Jab. Hardly have the words hit you before you fling a response back, throwing off pain like a projectile. As the volleys continue, the shards of anger grow, sharpening, till finally they pierce and trigger the flood. What has been stewing inside comes tumbling out, mixed with words like always, never, why can’t you. The air around you cracks and splinters and falls crashing about you. When the heat becomes unbearable, one of you walks out.

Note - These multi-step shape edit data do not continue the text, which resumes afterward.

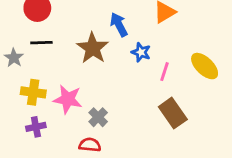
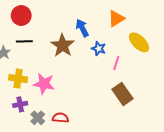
yellow ellipse: (205, 66) -> (139, 42), moved
gray cross: (98, 117) -> (38, 118), moved

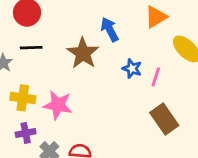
blue star: (99, 49) -> (132, 69), moved

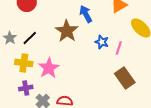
black line: (31, 48) -> (30, 38), moved, turned -42
pink star: (58, 105) -> (49, 68), turned 30

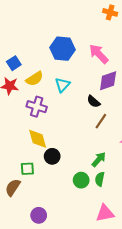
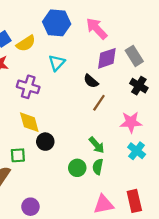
yellow semicircle: (35, 79) -> (26, 43), moved
green arrow: (99, 159) -> (97, 145), turned 98

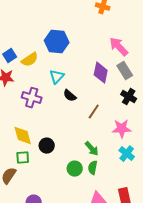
pink arrow: (97, 29) -> (119, 47), moved
purple diamond: (107, 58) -> (101, 73), turned -60
black semicircle: (91, 81) -> (70, 96), moved
yellow diamond: (29, 122) -> (23, 136), moved

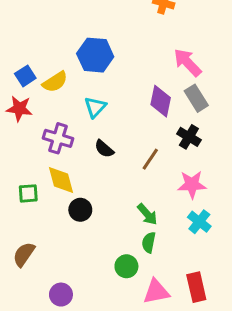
black semicircle: (70, 96) -> (104, 149), moved
black cross: (129, 97) -> (189, 137), moved
yellow diamond: (23, 136) -> (61, 180), moved
green square: (23, 158) -> (28, 193), moved
green circle: (75, 169) -> (126, 266), moved

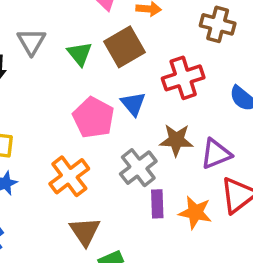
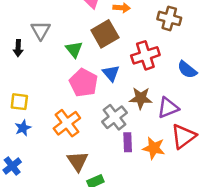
green triangle: (80, 54) -> (74, 49), moved

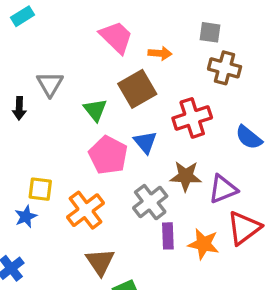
yellow square: (19, 102) -> (40, 189), moved

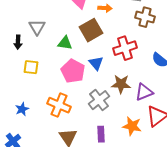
green triangle: (95, 110) -> (65, 43), turned -42
yellow square: (40, 189) -> (31, 67), moved
orange cross: (86, 210) -> (59, 105), turned -30
purple rectangle: (168, 236) -> (101, 134), moved

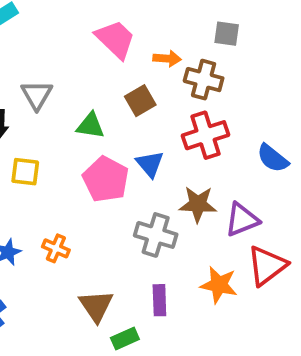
brown cross: (145, 17) -> (204, 80), moved
brown square: (91, 30) -> (140, 101), size x0.7
gray cross: (99, 100) -> (156, 235), turned -35
orange cross: (59, 105) -> (56, 248), moved, size x0.6

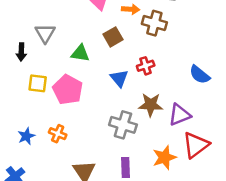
red cross: (205, 135) -> (146, 66), moved, size x0.6
pink pentagon: (106, 179) -> (68, 90), moved
orange star: (219, 285) -> (164, 157), turned -30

As your thoughts and emotions begin to cool down, they seem to thicken. This is not the way I want to live, you tell yourself, the frustration beginning to rev up again. But you also feel powerless to change. And each time the same situation happens again, the dull, leaden weight inside you grows a little, pressing down. When it seems too hard to change yourself, the usual choice is to change your situation. So most people quit, break up, move out, and try to move on—causing broken marriages, broken families, broken hearts, and broken dreams.

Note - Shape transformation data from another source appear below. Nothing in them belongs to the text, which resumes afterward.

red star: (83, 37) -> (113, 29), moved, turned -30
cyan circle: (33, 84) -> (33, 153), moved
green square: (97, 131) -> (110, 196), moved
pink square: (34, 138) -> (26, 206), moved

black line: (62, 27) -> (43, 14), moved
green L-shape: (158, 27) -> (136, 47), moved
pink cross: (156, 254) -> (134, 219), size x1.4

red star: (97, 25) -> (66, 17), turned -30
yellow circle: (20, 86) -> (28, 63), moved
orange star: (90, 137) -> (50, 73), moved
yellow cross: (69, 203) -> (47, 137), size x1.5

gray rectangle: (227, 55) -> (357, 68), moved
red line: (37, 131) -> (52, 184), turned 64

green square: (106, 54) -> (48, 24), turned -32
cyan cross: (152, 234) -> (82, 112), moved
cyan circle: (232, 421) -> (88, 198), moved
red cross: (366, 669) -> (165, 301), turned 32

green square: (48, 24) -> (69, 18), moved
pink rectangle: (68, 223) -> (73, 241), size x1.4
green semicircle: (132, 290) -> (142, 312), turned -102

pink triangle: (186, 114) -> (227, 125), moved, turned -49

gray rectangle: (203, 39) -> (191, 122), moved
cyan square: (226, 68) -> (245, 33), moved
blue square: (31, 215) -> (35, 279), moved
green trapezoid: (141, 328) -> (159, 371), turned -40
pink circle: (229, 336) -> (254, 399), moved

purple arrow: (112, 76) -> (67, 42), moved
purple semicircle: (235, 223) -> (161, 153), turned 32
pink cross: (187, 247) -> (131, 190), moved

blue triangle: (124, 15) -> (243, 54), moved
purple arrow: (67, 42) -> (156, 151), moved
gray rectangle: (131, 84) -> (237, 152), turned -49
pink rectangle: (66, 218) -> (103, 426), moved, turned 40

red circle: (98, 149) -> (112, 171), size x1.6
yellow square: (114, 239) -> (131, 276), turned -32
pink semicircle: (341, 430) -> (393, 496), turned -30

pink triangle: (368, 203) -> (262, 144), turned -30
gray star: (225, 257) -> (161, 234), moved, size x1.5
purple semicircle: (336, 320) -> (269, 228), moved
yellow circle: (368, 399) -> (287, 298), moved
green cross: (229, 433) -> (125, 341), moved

Each of us lives with certain shortcomings, but sometimes they become a cause for a great deal of unhappiness, an object of strife—sometimes it is the temper you have, the anger inside you that flares up suddenly at any provocation; sometimes a bad habit that sparks criticism from others and compounds the frustration in you. You face the reality that you don’t have the will, the resources in you, to overcome. The truth is, the power to change yourself does not lie in you. It is found in the God whose strength and will is higher and greater than yours.
“He would grant you, according to the riches of His glory, to be strengthened with might through His Spirit in the inner man,” wrote a man named Paul, whose own weakness he likened to a thorn in his side. Yet Paul understood that the source of transformation, of making right his life, was not in himself, but in the God in whom he placed his trust. In his suffering, Paul cried out and received this response from above: “My grace is sufficient for you, for My strength is made perfect in weakness” (2 Cor 12:9). When we feel powerless, we can turn to and rely on the power of God.

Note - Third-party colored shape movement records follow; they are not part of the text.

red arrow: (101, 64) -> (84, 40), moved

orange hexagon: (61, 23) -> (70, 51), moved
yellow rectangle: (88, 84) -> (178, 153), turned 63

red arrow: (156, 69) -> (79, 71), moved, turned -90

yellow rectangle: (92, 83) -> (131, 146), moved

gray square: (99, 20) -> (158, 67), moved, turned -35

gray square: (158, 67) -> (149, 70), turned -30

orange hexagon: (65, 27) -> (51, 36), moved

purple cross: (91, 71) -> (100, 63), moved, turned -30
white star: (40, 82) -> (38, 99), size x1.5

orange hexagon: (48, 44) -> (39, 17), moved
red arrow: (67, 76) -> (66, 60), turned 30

Indeed, the Bible tells us that “when we were still without strength, in due time Christ died for the ungodly” (Rom 5:6). When we had nothing going for us, when we were unworthy of God’s favor—and at just the right moment—the Lord Jesus Christ gave His life for ours. Through His death, God established the way for you to receive new life in Him, and to receive His Spirit in you.
What does that mean? It means that when you submit to God’s way, He will empower you to surmount the challenges you face through His Spirit dwelling in you. You can become a better person through the new life, His life, which He will give you. God’s love is such that He asks for nothing in return: only that you believe. And so Paul prayed: “that Christ may dwell in your hearts through faith; that you [may]… know the love of Christ which passes knowledge; that you may be filled with all the fullness of God.” From his own experience he could testify: God “is able to do exceedingly abundantly above all that we ask or think, according to the power that works in us” (Eph 3:16-20).